Give each record below again, without a single difference.

***** INPUT RECORDS

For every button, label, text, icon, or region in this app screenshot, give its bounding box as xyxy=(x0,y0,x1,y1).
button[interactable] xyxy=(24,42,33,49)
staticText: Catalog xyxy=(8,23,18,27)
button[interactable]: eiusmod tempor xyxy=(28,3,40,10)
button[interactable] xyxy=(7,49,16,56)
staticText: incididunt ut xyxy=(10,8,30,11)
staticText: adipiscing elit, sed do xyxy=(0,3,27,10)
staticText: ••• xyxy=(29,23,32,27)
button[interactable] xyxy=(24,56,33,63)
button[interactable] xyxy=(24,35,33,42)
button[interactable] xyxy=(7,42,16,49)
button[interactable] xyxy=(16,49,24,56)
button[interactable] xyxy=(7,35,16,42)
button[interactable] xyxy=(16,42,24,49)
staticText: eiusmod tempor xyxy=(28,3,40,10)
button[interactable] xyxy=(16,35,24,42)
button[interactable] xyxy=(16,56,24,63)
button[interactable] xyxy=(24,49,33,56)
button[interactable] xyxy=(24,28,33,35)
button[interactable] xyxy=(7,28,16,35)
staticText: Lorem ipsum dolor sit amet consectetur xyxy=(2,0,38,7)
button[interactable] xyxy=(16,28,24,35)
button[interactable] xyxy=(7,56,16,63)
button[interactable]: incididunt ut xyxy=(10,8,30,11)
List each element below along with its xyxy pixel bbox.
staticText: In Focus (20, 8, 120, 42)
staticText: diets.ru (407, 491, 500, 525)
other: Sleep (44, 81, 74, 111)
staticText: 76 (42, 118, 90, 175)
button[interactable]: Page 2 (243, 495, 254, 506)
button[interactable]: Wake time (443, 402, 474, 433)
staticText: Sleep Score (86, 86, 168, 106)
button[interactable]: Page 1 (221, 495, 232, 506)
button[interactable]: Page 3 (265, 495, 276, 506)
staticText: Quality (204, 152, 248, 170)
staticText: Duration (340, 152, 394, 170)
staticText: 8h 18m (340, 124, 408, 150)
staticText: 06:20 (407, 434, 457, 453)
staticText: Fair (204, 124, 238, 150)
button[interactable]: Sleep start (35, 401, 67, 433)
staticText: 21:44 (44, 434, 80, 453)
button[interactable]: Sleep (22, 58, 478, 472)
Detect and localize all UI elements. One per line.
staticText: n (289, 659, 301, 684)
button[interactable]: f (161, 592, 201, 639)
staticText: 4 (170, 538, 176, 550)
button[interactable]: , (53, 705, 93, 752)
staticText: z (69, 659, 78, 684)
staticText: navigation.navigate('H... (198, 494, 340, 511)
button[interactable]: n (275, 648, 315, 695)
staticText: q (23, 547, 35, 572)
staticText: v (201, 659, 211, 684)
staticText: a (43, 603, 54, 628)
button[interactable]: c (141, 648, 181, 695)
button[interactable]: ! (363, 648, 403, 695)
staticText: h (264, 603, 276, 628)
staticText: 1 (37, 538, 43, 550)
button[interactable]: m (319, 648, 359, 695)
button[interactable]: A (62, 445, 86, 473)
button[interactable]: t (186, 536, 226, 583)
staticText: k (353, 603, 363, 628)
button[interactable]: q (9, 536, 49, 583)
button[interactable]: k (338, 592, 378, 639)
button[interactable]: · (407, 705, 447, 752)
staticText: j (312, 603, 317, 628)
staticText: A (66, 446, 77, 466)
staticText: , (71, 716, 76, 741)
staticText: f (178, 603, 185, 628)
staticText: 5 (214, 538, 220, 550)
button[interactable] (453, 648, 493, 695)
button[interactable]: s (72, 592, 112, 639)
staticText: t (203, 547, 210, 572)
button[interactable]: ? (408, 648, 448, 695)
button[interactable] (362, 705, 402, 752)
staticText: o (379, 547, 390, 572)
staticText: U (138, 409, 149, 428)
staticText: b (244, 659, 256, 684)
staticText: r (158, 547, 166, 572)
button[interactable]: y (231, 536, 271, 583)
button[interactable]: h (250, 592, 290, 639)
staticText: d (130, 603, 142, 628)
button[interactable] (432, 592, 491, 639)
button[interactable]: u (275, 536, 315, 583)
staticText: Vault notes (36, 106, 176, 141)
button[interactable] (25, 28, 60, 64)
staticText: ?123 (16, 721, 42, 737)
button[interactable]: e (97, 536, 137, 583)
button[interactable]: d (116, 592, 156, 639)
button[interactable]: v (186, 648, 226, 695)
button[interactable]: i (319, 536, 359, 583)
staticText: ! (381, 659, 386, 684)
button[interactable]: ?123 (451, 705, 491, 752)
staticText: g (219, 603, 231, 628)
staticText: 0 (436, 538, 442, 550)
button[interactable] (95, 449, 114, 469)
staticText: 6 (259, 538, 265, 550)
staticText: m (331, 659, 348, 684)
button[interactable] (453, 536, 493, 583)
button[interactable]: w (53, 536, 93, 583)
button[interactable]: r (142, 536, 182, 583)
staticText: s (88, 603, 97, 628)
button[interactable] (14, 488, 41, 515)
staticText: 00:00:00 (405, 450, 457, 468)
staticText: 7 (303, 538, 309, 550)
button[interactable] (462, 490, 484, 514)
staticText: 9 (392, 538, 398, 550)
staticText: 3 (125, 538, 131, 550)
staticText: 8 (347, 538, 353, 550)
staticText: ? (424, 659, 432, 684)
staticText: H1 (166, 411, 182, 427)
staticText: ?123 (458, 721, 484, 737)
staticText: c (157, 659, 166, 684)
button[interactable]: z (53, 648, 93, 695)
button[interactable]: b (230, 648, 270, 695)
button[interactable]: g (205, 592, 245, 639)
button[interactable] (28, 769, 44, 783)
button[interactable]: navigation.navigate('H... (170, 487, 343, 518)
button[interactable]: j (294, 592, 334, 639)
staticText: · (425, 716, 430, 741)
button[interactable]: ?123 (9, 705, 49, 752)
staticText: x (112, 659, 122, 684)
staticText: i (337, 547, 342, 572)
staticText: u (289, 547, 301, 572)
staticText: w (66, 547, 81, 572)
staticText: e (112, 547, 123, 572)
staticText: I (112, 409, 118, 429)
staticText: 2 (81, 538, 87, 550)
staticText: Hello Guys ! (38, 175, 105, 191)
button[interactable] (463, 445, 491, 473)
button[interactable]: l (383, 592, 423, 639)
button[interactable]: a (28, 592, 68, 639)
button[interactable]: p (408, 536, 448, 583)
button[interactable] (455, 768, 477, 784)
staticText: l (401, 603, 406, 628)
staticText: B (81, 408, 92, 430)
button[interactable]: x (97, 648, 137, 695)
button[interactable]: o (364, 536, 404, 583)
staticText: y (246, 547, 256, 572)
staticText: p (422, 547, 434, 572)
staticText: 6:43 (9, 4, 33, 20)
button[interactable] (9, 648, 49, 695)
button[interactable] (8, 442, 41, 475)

**********

RESPONSE TO THIS EXERCISE =
For every button, label, text, icon, or region in this app screenshot, give its bounding box as xyxy=(x0,y0,x1,y1).
button[interactable] xyxy=(24,42,33,49)
staticText: Catalog xyxy=(8,23,18,27)
button[interactable]: eiusmod tempor xyxy=(28,3,40,10)
button[interactable] xyxy=(7,49,16,56)
staticText: incididunt ut xyxy=(10,8,30,11)
staticText: adipiscing elit, sed do xyxy=(0,3,27,10)
staticText: ••• xyxy=(29,23,32,27)
button[interactable] xyxy=(24,56,33,63)
button[interactable] xyxy=(24,35,33,42)
button[interactable] xyxy=(7,42,16,49)
button[interactable] xyxy=(16,49,24,56)
button[interactable] xyxy=(7,35,16,42)
button[interactable] xyxy=(16,42,24,49)
staticText: eiusmod tempor xyxy=(28,3,40,10)
button[interactable] xyxy=(16,35,24,42)
button[interactable] xyxy=(16,56,24,63)
button[interactable] xyxy=(24,49,33,56)
button[interactable] xyxy=(24,28,33,35)
button[interactable] xyxy=(7,28,16,35)
staticText: Lorem ipsum dolor sit amet consectetur xyxy=(2,0,38,7)
button[interactable] xyxy=(16,28,24,35)
button[interactable] xyxy=(7,56,16,63)
button[interactable]: incididunt ut xyxy=(10,8,30,11)
List each element below along with its xyxy pixel bbox.
staticText: In Focus (20, 8, 120, 42)
staticText: diets.ru (407, 491, 500, 525)
other: Sleep (44, 81, 74, 111)
staticText: 76 (42, 118, 90, 175)
button[interactable]: Page 2 (243, 495, 254, 506)
button[interactable]: Wake time (443, 402, 474, 433)
staticText: Sleep Score (86, 86, 168, 106)
button[interactable]: Page 1 (221, 495, 232, 506)
button[interactable]: Page 3 (265, 495, 276, 506)
staticText: Quality (204, 152, 248, 170)
staticText: Duration (340, 152, 394, 170)
staticText: 8h 18m (340, 124, 408, 150)
staticText: 06:20 (407, 434, 457, 453)
staticText: Fair (204, 124, 238, 150)
button[interactable]: Sleep start (35, 401, 67, 433)
staticText: 21:44 (44, 434, 80, 453)
button[interactable]: Sleep (22, 58, 478, 472)
Detect and localize all UI elements. One per line.
staticText: n (289, 659, 301, 684)
button[interactable]: f (161, 592, 201, 639)
staticText: 4 (170, 538, 176, 550)
button[interactable]: , (53, 705, 93, 752)
staticText: z (69, 659, 78, 684)
staticText: navigation.navigate('H... (198, 494, 340, 511)
button[interactable]: n (275, 648, 315, 695)
staticText: q (23, 547, 35, 572)
staticText: v (201, 659, 211, 684)
staticText: a (43, 603, 54, 628)
button[interactable]: c (141, 648, 181, 695)
button[interactable]: ! (363, 648, 403, 695)
staticText: h (264, 603, 276, 628)
staticText: 1 (37, 538, 43, 550)
button[interactable]: m (319, 648, 359, 695)
button[interactable]: A (62, 445, 86, 473)
button[interactable]: t (186, 536, 226, 583)
staticText: k (353, 603, 363, 628)
button[interactable]: q (9, 536, 49, 583)
button[interactable]: k (338, 592, 378, 639)
button[interactable]: · (407, 705, 447, 752)
staticText: j (312, 603, 317, 628)
staticText: A (66, 446, 77, 466)
staticText: , (71, 716, 76, 741)
staticText: f (178, 603, 185, 628)
staticText: 5 (214, 538, 220, 550)
button[interactable] (453, 648, 493, 695)
button[interactable]: s (72, 592, 112, 639)
staticText: t (203, 547, 210, 572)
button[interactable]: ? (408, 648, 448, 695)
button[interactable] (362, 705, 402, 752)
staticText: o (379, 547, 390, 572)
staticText: U (138, 409, 149, 428)
staticText: b (244, 659, 256, 684)
staticText: r (158, 547, 166, 572)
button[interactable]: y (231, 536, 271, 583)
button[interactable]: h (250, 592, 290, 639)
staticText: d (130, 603, 142, 628)
button[interactable] (432, 592, 491, 639)
button[interactable]: u (275, 536, 315, 583)
staticText: Vault notes (36, 106, 176, 141)
button[interactable] (25, 28, 60, 64)
staticText: ?123 (16, 721, 42, 737)
button[interactable]: e (97, 536, 137, 583)
button[interactable]: d (116, 592, 156, 639)
button[interactable]: v (186, 648, 226, 695)
button[interactable]: i (319, 536, 359, 583)
staticText: ! (381, 659, 386, 684)
button[interactable]: ?123 (451, 705, 491, 752)
staticText: g (219, 603, 231, 628)
staticText: 0 (436, 538, 442, 550)
button[interactable] (95, 449, 114, 469)
staticText: 6 (259, 538, 265, 550)
staticText: m (331, 659, 348, 684)
button[interactable] (453, 536, 493, 583)
button[interactable]: w (53, 536, 93, 583)
button[interactable]: r (142, 536, 182, 583)
staticText: s (88, 603, 97, 628)
button[interactable] (14, 488, 41, 515)
staticText: 00:00:00 (405, 450, 457, 468)
staticText: 7 (303, 538, 309, 550)
button[interactable] (462, 490, 484, 514)
staticText: 9 (392, 538, 398, 550)
staticText: 3 (125, 538, 131, 550)
staticText: 8 (347, 538, 353, 550)
staticText: ? (424, 659, 432, 684)
staticText: H1 (166, 411, 182, 427)
staticText: ?123 (458, 721, 484, 737)
staticText: c (157, 659, 166, 684)
button[interactable]: z (53, 648, 93, 695)
button[interactable]: b (230, 648, 270, 695)
button[interactable]: g (205, 592, 245, 639)
button[interactable] (28, 769, 44, 783)
button[interactable]: navigation.navigate('H... (170, 487, 343, 518)
button[interactable]: j (294, 592, 334, 639)
staticText: · (425, 716, 430, 741)
button[interactable]: ?123 (9, 705, 49, 752)
staticText: x (112, 659, 122, 684)
staticText: i (337, 547, 342, 572)
staticText: u (289, 547, 301, 572)
staticText: w (66, 547, 81, 572)
staticText: e (112, 547, 123, 572)
staticText: I (112, 409, 118, 429)
staticText: 2 (81, 538, 87, 550)
staticText: Hello Guys ! (38, 175, 105, 191)
button[interactable] (463, 445, 491, 473)
button[interactable]: l (383, 592, 423, 639)
button[interactable]: a (28, 592, 68, 639)
button[interactable]: p (408, 536, 448, 583)
button[interactable] (455, 768, 477, 784)
staticText: l (401, 603, 406, 628)
staticText: B (81, 408, 92, 430)
button[interactable]: x (97, 648, 137, 695)
button[interactable]: o (364, 536, 404, 583)
staticText: y (246, 547, 256, 572)
staticText: p (422, 547, 434, 572)
staticText: 6:43 (9, 4, 33, 20)
button[interactable] (9, 648, 49, 695)
button[interactable] (8, 442, 41, 475)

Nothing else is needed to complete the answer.